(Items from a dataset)
• • •
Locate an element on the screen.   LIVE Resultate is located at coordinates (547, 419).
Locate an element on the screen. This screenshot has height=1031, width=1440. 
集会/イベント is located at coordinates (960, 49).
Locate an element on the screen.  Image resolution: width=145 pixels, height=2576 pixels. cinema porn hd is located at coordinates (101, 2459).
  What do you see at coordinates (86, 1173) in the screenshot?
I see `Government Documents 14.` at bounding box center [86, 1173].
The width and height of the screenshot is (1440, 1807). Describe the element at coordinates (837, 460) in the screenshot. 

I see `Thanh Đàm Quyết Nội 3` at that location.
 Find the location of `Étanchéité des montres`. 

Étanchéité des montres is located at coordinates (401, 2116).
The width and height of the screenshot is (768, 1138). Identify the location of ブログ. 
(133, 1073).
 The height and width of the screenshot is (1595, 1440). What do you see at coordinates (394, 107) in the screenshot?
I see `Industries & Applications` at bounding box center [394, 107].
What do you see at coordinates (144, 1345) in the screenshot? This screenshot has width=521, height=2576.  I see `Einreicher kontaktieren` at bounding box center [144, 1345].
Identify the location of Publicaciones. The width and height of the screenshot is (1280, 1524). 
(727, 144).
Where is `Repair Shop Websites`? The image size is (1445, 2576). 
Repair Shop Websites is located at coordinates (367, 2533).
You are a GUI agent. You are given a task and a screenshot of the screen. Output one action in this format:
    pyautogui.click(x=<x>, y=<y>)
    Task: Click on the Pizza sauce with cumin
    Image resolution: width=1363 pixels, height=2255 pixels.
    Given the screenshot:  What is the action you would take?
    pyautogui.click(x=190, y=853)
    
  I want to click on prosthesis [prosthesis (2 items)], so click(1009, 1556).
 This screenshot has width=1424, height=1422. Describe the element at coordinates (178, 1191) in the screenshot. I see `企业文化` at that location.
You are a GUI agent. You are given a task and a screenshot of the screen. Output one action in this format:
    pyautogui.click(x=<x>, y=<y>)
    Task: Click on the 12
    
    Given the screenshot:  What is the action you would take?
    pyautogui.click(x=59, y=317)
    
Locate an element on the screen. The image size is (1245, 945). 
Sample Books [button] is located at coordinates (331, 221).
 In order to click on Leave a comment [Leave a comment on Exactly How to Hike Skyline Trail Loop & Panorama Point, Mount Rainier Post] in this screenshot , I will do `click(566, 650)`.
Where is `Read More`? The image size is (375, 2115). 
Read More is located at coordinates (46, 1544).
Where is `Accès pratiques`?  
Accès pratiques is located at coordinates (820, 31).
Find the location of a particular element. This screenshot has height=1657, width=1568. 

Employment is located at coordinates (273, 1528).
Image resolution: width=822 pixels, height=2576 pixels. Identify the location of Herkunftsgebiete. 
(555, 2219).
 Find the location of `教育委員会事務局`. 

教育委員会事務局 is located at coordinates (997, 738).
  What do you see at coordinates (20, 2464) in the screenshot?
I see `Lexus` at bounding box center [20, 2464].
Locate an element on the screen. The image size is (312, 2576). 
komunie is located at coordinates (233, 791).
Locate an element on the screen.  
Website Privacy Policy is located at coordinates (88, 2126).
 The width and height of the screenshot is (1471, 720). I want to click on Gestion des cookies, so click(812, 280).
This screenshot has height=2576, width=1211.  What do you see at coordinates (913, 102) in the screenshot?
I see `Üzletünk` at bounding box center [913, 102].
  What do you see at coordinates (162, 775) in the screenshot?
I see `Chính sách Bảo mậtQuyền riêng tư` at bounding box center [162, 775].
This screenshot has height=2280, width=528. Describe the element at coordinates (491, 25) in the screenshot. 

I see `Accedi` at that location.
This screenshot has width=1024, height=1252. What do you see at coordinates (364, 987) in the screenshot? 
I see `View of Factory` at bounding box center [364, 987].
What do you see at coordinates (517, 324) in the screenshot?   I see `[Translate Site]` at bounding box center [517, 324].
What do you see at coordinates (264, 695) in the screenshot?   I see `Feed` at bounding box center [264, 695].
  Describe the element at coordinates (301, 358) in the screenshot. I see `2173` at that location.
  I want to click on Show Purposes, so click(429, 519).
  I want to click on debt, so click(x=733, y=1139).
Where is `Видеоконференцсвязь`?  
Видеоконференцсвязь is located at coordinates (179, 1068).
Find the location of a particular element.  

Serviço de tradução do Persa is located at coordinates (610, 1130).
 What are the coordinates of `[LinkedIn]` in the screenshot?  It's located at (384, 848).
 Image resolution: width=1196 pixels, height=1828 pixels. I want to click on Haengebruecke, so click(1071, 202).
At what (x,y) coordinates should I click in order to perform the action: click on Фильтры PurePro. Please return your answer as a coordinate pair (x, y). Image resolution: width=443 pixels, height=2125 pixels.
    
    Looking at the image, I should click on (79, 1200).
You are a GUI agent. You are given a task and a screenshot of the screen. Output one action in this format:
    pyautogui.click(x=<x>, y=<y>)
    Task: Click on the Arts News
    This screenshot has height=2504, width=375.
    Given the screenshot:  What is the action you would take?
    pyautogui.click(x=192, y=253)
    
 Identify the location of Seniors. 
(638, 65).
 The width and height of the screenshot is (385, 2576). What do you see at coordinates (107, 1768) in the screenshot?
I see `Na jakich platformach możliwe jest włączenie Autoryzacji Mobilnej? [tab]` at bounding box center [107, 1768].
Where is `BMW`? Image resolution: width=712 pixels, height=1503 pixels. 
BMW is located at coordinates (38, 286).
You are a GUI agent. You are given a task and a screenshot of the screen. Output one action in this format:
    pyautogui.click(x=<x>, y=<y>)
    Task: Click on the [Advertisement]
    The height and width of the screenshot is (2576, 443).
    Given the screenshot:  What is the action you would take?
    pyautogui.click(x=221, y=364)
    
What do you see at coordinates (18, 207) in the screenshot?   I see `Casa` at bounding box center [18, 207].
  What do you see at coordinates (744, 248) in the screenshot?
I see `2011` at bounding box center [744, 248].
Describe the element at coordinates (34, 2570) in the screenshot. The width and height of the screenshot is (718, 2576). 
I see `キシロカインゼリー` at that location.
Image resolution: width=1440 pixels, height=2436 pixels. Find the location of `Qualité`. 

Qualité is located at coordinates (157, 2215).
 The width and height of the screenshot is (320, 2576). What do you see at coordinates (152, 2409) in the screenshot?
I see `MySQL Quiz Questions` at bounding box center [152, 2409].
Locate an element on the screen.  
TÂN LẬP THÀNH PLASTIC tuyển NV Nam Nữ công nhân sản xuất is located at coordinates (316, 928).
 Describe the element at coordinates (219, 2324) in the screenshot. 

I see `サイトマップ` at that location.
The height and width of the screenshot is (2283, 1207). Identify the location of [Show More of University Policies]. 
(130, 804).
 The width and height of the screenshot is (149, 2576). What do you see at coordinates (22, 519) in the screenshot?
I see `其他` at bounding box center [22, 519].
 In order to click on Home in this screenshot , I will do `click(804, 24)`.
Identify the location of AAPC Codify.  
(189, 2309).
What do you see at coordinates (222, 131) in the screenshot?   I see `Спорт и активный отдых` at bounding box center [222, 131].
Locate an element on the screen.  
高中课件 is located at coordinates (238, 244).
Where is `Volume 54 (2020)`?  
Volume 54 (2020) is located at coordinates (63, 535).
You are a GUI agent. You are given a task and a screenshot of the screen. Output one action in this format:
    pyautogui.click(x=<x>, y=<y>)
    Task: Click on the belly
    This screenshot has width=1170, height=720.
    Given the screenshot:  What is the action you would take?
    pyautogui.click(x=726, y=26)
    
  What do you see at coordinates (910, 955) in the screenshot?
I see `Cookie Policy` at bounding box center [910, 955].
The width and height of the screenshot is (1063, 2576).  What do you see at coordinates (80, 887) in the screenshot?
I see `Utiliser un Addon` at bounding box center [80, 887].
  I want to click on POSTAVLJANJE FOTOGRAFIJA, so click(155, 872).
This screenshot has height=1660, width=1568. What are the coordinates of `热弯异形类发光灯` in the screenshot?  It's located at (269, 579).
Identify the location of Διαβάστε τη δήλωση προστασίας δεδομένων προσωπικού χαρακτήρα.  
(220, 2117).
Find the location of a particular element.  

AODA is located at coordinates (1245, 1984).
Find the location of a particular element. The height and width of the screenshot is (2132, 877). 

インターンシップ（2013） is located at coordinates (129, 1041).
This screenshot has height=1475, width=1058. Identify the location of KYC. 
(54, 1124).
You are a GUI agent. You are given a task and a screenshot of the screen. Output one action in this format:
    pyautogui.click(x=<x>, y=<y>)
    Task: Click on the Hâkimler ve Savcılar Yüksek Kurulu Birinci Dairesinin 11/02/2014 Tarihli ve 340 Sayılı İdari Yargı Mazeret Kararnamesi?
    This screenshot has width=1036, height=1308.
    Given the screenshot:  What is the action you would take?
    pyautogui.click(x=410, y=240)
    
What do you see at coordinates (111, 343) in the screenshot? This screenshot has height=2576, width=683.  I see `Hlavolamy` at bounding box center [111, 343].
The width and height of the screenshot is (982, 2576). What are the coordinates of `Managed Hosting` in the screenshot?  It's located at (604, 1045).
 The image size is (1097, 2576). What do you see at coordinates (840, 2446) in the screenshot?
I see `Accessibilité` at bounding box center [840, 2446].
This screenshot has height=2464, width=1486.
• • •
### [PROBLEM REQUIREMENTS]
Out of the data above, give again only the lines starting at the one holding "Identify the location of Publicaciones." and ending at the one holding "Image resolution: width=1363", unchanged.

### [REPLY TO THE EXERCISE]
Identify the location of Publicaciones. The width and height of the screenshot is (1280, 1524). 
(727, 144).
Where is `Repair Shop Websites`? The image size is (1445, 2576). 
Repair Shop Websites is located at coordinates (367, 2533).
You are a GUI agent. You are given a task and a screenshot of the screen. Output one action in this format:
    pyautogui.click(x=<x>, y=<y>)
    Task: Click on the Pizza sauce with cumin
    Image resolution: width=1363 pixels, height=2255 pixels.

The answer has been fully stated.